The Commercial Appeal - Go Memphis

ART Full color continues painter’s evolution

- By Fredric Koeppel Special to The Commercial Appeal

Last October, artist Amy Hutcheson had a breakthrou­gh exhibition at Playhouse on the Square called “Transforma­tion.” Her show of more recent work, on display through June 3 in the Nathan and Dorothy Shainberg Art Gallery at Memphis Jewish Community Center, is also called “Transforma­tion,” and it carries the changes manifest in the previous exhibition in a new direction.

I described the ink, graphite and gesso pieces in last year’s show as “dynamic, brutal and gestural” and the graphite drawings as “more delicate, lyrical and sensual.” Considerin­g the materials, all of those works occurred in various shades of gray, black and white. While figurative, their subjects were dislocated and mythologiz­ed through quick brushstrok­es and abstractio­n to states of almost mechanisti­c quasi-cubism; some were witty, sly and subversive.

The new “Transforma­tion” exhibit at MJCC surprises first by being completely in color. The 18 paintings, mainly oil on canvas with a few on board, fill the gallery with rich, vibrant hues. While carrying forward the structural technique of last year’s work — that is, the dissecting and dislocatin­g of the body so that bone and muscle are one with the artist’s gesture and inner vision — these pieces are calmer, less witty yet statelier and almost monumental in effect.

Hutcheson wears her influences on her sleeve: Matisse, Picasso, de Kooning. In at least one sense, these names seem entirely appropriat­e since the depiction of women — or Woman — was among these artists’ primary preoccupat­ions. Many of the paintings in this exhibition portray in some guise a female figure both powerful and tranquil, though sometimes as languid as one of Matisse’s odalisques or as forthright as one of de Kooning’s fractured and glaring Earth Mothers.

What captures the viewer’s attention on close examinatio­n is the tensile balance between the structural elements of the paintings and the patches and swathes of color that flesh them out.

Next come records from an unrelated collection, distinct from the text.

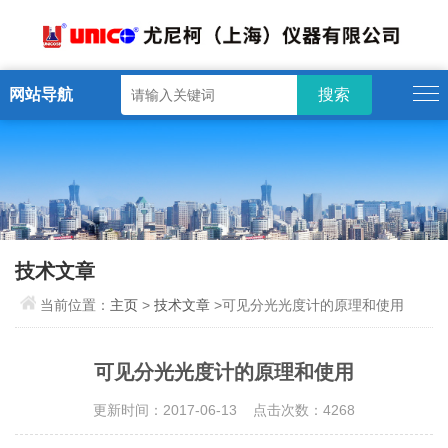
网站导航
技术文章
当前位置：
主页
>
技术文章
>可见分光光度计的原理和使用
可见分光光度计的原理和使用
更新时间：2017-06-13 点击次数：4268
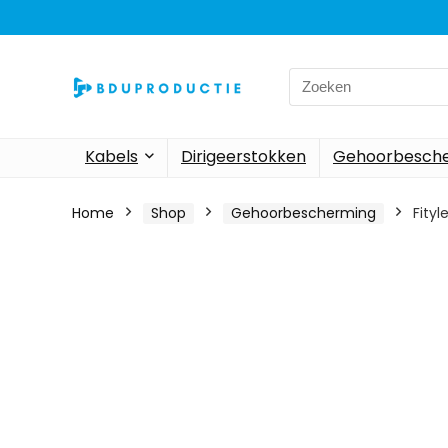
Search
for:
Kabels
Dirigeerstokken
Gehoorbesch
Home
Shop
Gehoorbescherming
Fityl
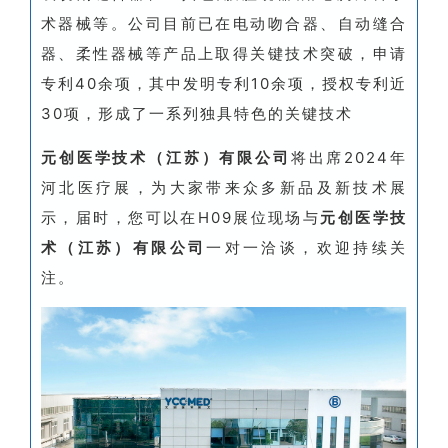
术器械等。公司目前已在电动吻合器、自动缝合
器、柔性器械等产品上取得关键技术突破，申请
专利40余项，其中发明专利10余项，授权专利近
30项，形成了一系列独具特色的关键技术
元创医学技术（江苏）有限公司
将出席2024年
河北医疗展，为大家带来众多新品及新技术展
示，届时，您可以在H09展位现场与
元创医学技
术（江苏）有限公司
一对一洽谈，欢迎持续关
注。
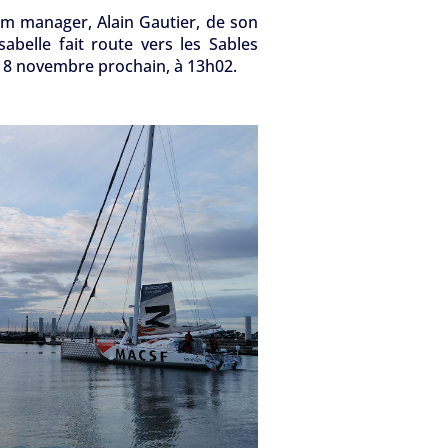
m manager, Alain Gautier, de son
sabelle fait route vers les Sables
 8 novembre prochain, à 13h02.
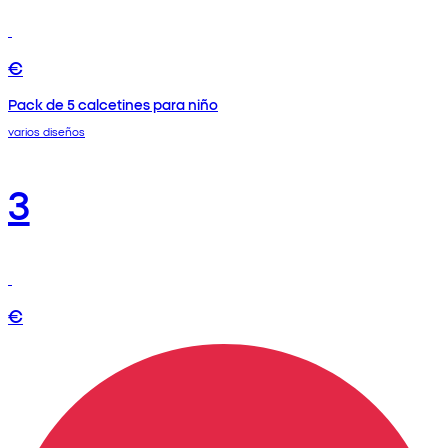
€
Pack de 5 calcetines para niño
varios diseños
3
€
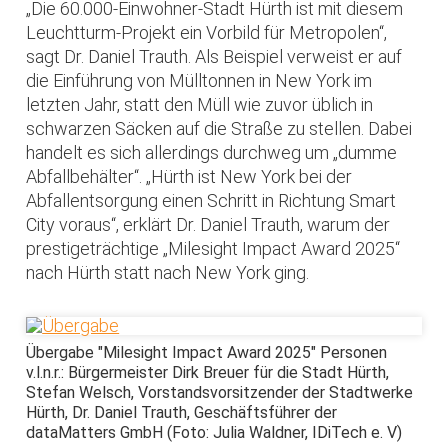
„Die 60.000-Einwohner-Stadt Hürth ist mit diesem
Leuchtturm-Projekt ein Vorbild für Metropolen“,
sagt Dr. Daniel Trauth. Als Beispiel verweist er auf
die Einführung von Mülltonnen in New York im
letzten Jahr, statt den Müll wie zuvor üblich in
schwarzen Säcken auf die Straße zu stellen. Dabei
handelt es sich allerdings durchweg um „dumme
Abfallbehälter“. „Hürth ist New York bei der
Abfallent­sorgung einen Schritt in Richtung Smart
City voraus“, erklärt Dr. Daniel Trauth, warum der
prestigeträchtige „Milesight Impact Award 2025“
nach Hürth statt nach New York ging.
Übergabe "Milesight Impact Award 2025" Personen
v.l.n.r.: Bürgermeister Dirk Breuer für die Stadt Hürth,
Stefan Welsch, Vorstandsvorsitzender der Stadtwerke
Hürth, Dr. Daniel Trauth, Geschäftsführer der
dataMatters GmbH (Foto: Julia Waldner, IDiTech e. V)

Hutcheson uses graphite, I assume, to sketch quickly the outlines of her figures, and then brushes in defining pigment that alternates from riotous juxtaposit­ions of orange, red and yellow to cool blues and greens.

The most impressive pieces in this show are the largest, and not just because of size. Hutcheson seems to need some space, some scope to make her technique work most cohesively; a group of smaller paintings, that is, 24-by-24-inches, feel not just sketchy but unrealized.

The most expansive paintings — “Interior with Figure” and “Mother’s Quilt” at 48-by-48 inches, and “House of Cards,” 36-by-60 — carry themselves with confidence and a sense of completion.